Noël Le Graët, Didier Deschamps et Guy Stéphan avant le France-Albanie à Rennes, le 14 novembre 2014. — F. Fife / AFP
  • Du président de la Fédération au sélectionneur des U18, en passant par l'adjoint de DD et le patron des Espoirs : c'est fou ce qu'il y a comme Bretons au sommet.
  • Autant de personnalités qui ont toutes, ou presque, un dénominateur commun : l'En Avant de Guingamp.

Avant le France-Biélorussie de ce mardi (20 h 45), et surtout le Guingamp-Stade Rennais de samedi (20 h), zoom sur les personnalités bretonnes qui « font » le football français. 20 Minutes a ainsi appelé une légende de l’EAG (Yvon Schmitt) et l’historien du foot made in Breizh (Georges Cadiou) pour décrypter ce « phénomène »…

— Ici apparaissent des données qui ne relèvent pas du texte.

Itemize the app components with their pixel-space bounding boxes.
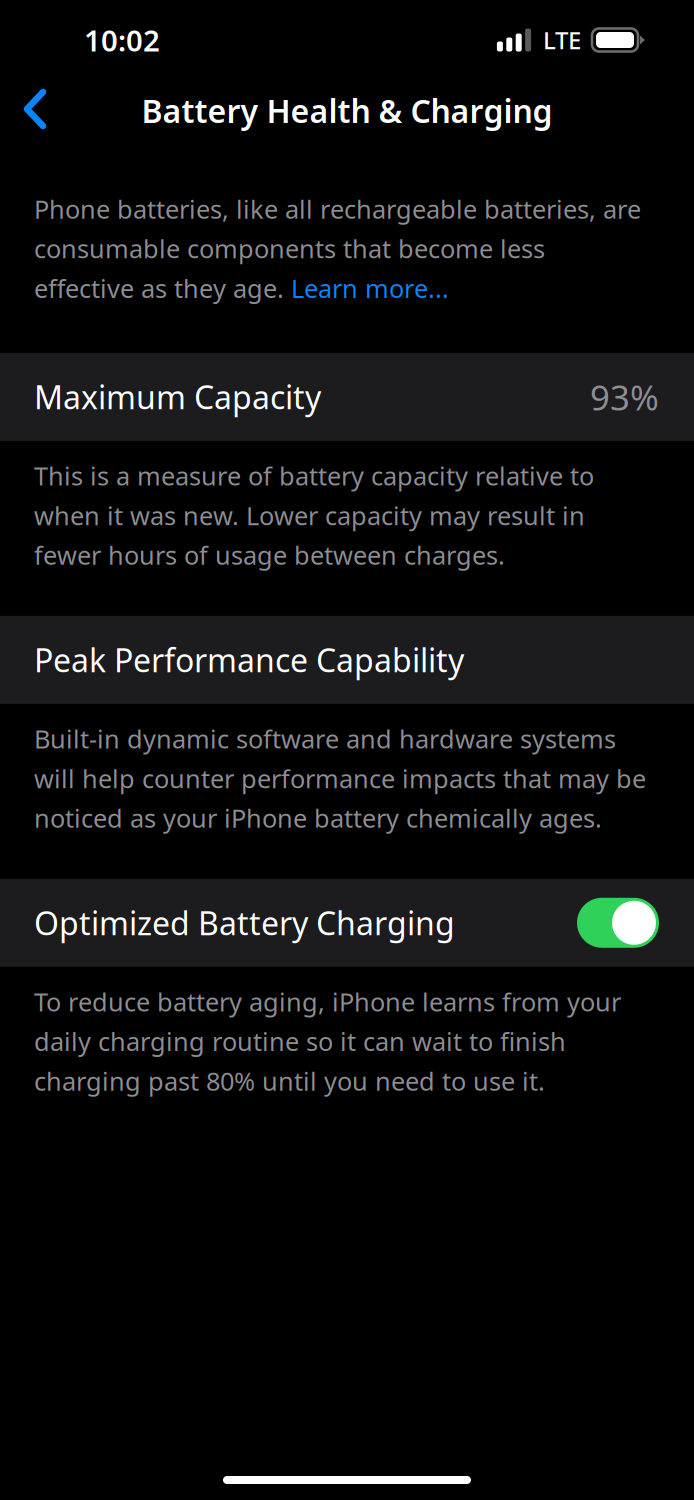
staticText: consumable components that become less bbox=[34, 232, 545, 265]
staticText: Maximum Capacity bbox=[34, 376, 321, 418]
staticText: LTE bbox=[543, 24, 581, 56]
staticText: To reduce battery aging, iPhone learns f… bbox=[34, 985, 621, 1098]
button[interactable]: Optimized Battery Charging bbox=[0, 879, 694, 967]
staticText: 10:02 bbox=[84, 20, 160, 60]
staticText: effective as they age. bbox=[34, 271, 291, 305]
staticText: Optimized Battery Charging bbox=[34, 902, 455, 944]
button[interactable]: Learn more... bbox=[291, 271, 449, 305]
staticText: Peak Performance Capability bbox=[34, 639, 464, 681]
button[interactable]: Maximum Capacity bbox=[0, 353, 694, 441]
staticText: Battery Health & Charging bbox=[142, 89, 552, 132]
button[interactable]: Back bbox=[0, 81, 70, 137]
staticText: Built-in dynamic software and hardware s… bbox=[34, 722, 646, 835]
button[interactable]: Peak Performance Capability bbox=[0, 616, 694, 704]
staticText: Learn more... bbox=[291, 271, 449, 305]
staticText: This is a measure of battery capacity re… bbox=[34, 459, 594, 572]
staticText: Phone batteries, like all rechargeable b… bbox=[34, 192, 641, 226]
staticText: 93% bbox=[590, 374, 659, 420]
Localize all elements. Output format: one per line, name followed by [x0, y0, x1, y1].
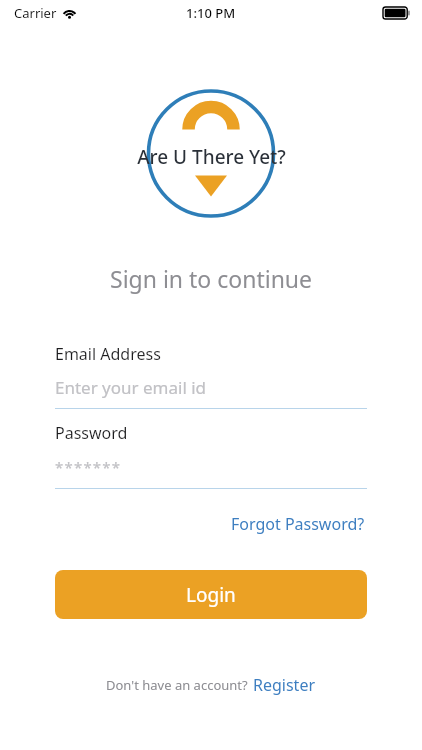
button[interactable]: Register — [253, 671, 316, 699]
button[interactable]: Login — [55, 570, 367, 619]
staticText: Login — [186, 582, 236, 608]
staticText: Forgot Password? — [231, 513, 365, 535]
staticText: Register — [253, 674, 316, 696]
staticText: Carrier — [14, 4, 57, 22]
staticText: Sign in to continue — [110, 263, 313, 294]
button[interactable]: Enter your email id — [55, 376, 367, 399]
other: Wi-Fi signal — [62, 8, 77, 19]
staticText: Password — [55, 422, 128, 444]
staticText: Don't have an account? — [106, 676, 248, 694]
other: Battery full — [383, 7, 410, 19]
button[interactable]: Forgot Password? — [229, 509, 367, 539]
button[interactable]: ******* — [55, 457, 367, 477]
staticText: Are U There Yet? — [137, 144, 286, 170]
staticText: 1:10 PM — [186, 4, 236, 22]
staticText: Email Address — [55, 343, 161, 365]
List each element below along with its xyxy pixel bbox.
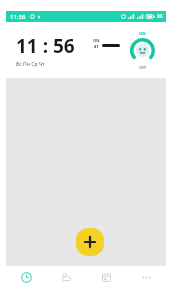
staticText: 11:56 [10, 13, 26, 21]
button[interactable]: 11 : 56 [6, 22, 166, 78]
staticText: 88 [157, 13, 163, 20]
staticText: Вс Пн Ср Чт [16, 61, 45, 68]
button[interactable]: Weather [46, 266, 86, 288]
staticText: ON [139, 31, 146, 36]
button[interactable]: Alarms [6, 266, 46, 288]
staticText: 41 [94, 44, 99, 49]
button[interactable]: Calendar [86, 266, 126, 288]
staticText: OFF [139, 65, 147, 70]
button[interactable]: Alarm enabled [129, 37, 156, 64]
staticText: 11 : 56 [16, 33, 75, 59]
button[interactable]: Toggle alarm [102, 44, 120, 47]
button[interactable]: More [126, 266, 166, 288]
staticText: ON [93, 38, 100, 43]
button[interactable]: Add alarm [76, 228, 104, 256]
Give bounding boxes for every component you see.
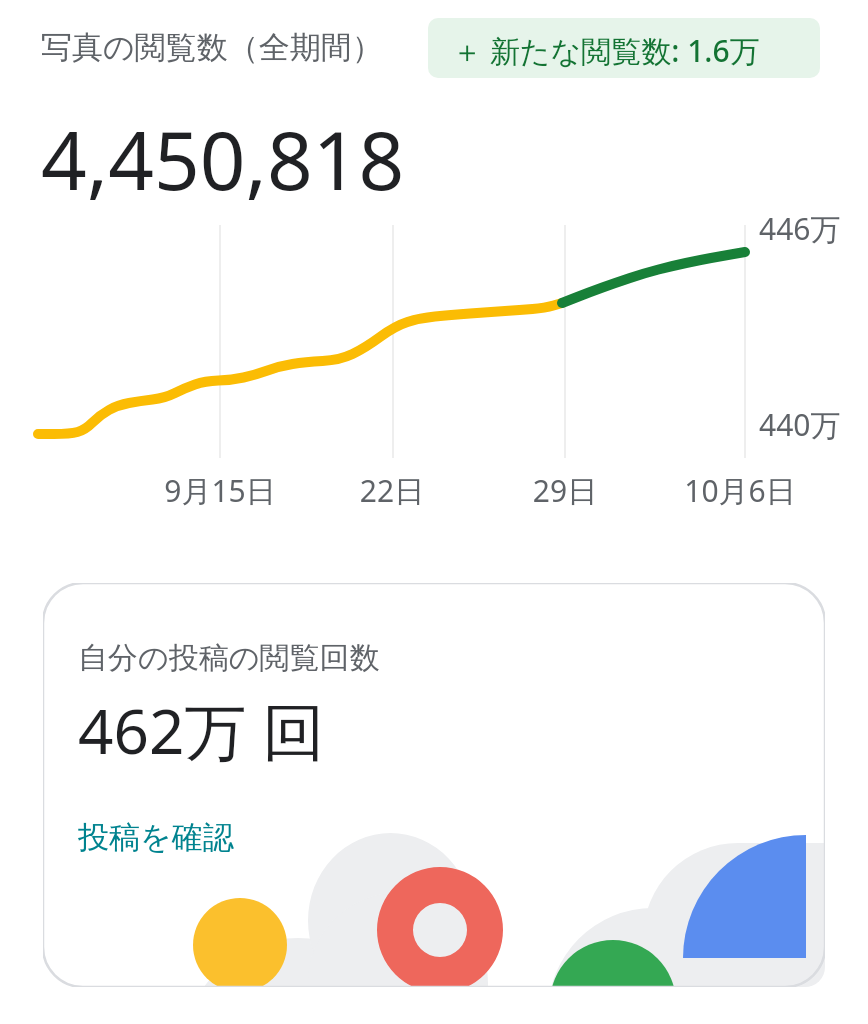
- staticText: ＋ 新たな閲覧数: 1.6万: [452, 30, 760, 71]
- staticText: 自分の投稿の閲覧回数: [78, 639, 380, 677]
- staticText: 9月15日: [130, 470, 310, 510]
- button[interactable]: 自分の投稿の閲覧回数: [43, 583, 825, 987]
- staticText: 22日: [302, 470, 482, 510]
- staticText: 投稿を確認: [78, 818, 234, 857]
- staticText: 440万: [759, 404, 841, 445]
- staticText: 10月6日: [650, 470, 830, 510]
- staticText: 446万: [759, 208, 841, 249]
- button[interactable]: 投稿を確認: [71, 813, 241, 862]
- staticText: 写真の閲覧数（全期間）: [41, 28, 383, 67]
- staticText: 462万 回: [78, 688, 325, 773]
- staticText: 29日: [475, 470, 655, 510]
- button[interactable]: ＋ 新たな閲覧数: 1.6万: [428, 18, 820, 78]
- staticText: 4,450,818: [41, 104, 405, 213]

Noël Le Graët (75 ans, président de la Fédération française de football). Tour à tour président de l’En Avant de Guingamp (1972-1991, puis 2002-2011), de la Ligue nationale de football (1991-2000) et vice-président de la FFF (2005-2011), le chef d’entreprise, né à Bourbriac (Côtes-d’Armor), devient LE boss en juin 2011. « La force de persuasion qui l’a toujours animé a fait que l’équipe, qu’il avait prise à un niveau régional, a accédé à l’échelon national, pose Yvon Schmitt. Il est passé le plus naturellement du monde de la présidence de l’EAG à celle de la FFF.

S’il avait déjà cette ambition dans les années 1970 ? Ce n’était pas palpable. Par contre, ce que je ressentais, c’est qu’il n’avait pas pris les rênes de Guingamp pour rester dans le giron amateur. Il ne savait pas jusqu’où il amènerait le club, mais comme c’est quelqu’un qui anticipe et qui est assez visionnaire, avec une grande capacité d’écoute, il savait que celui-ci pouvait lui servir pour franchir différentes étapes. »

Guy Stéphan (60 ans, adjoint de Didier Deschamps en équipe de France). Natif de Ploumilliau (22 again), l’ancien milieu offensif fait connaissance avec DD durant l’Euro 2000. Les deux hommes collaborent d’abord à l’OM (2009-2012), puis chez les Bleus. « J’ai joué plusieurs saisons avec Guy [à Guingamp, entre 1976 et 1980], se souvient Schmitt. C’est encore un très bon copain, avec lequel j’échange régulièrement. Il a toujours cette faculté d’être dans l’élégance, c’est un gars très bien élevé !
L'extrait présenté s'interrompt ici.